Tuberculosis (TB) is a major health problem requiring sustained immunity to inhibit Mycobacterium tuberculosis growth and appropriate antimicrobial
therapy to prevent dissemination and drug resistance. Cell-mediated immune responses to M.
tuberculosis involve the activation of
cytokines such as
Tumor Necrosis Factor (TNF) which is critical for
granuloma formation and host resistance against TB. TNF inhibition, used as
therapy for the treatment of inflammatory diseases, disrupts
granuloma allowing replication of mycobacteria which may increase the efficacy of TB
chemotherapy. To test this hypothesis mice infected with M.

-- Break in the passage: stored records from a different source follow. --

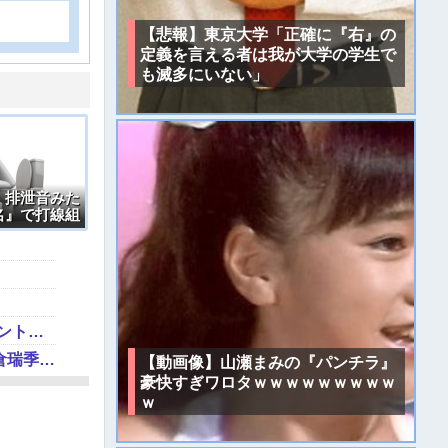
【悲報】東京大学「正確に『右』の
定義を言える者は我が大学の学生で
も滅多にいない」
】排泄音みた
名』で打線組
【速報】共産党「これは酷い…京都市でマイナンバーカードを持たない29万人がポイント給付事業から排除された」
【画像】IカップJDグラドルさん、ドスケベ水着で海に出没してしまうwwwwwww麻倉瑞季、プライベートのビキニ姿がセクシーすぎて万バズ！！！
【動画像】山瀬まみの『パンチラ』
豪快すぎワロタｗｗｗｗｗｗｗｗｗ
ｗ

tuberculosis were treated with
isoniazid (INH) and
rifampicin (RMP) in the presence or absence of
Enbrel, a soluble
TNF receptor antagonist during three phases of M.
tuberculosis infection. Inhibition of TNF with
Enbrel augmented the efficacy of TB
chemotherapy as shown by enhanced mycobacterial clearance from the lung of acute and established
infection as well as in chronically infected mice. Furthermore, TNF inhibition significantly reduced lung pathology as compared to TB
chemotherapy alone. Therefore, the experimental data suggest that TB
chemotherapy may be more effective in the presence of a
TNF inhibitor, which may be relevant to eradicate mycobacteria during chronic M.
tuberculosis infection or reactivation.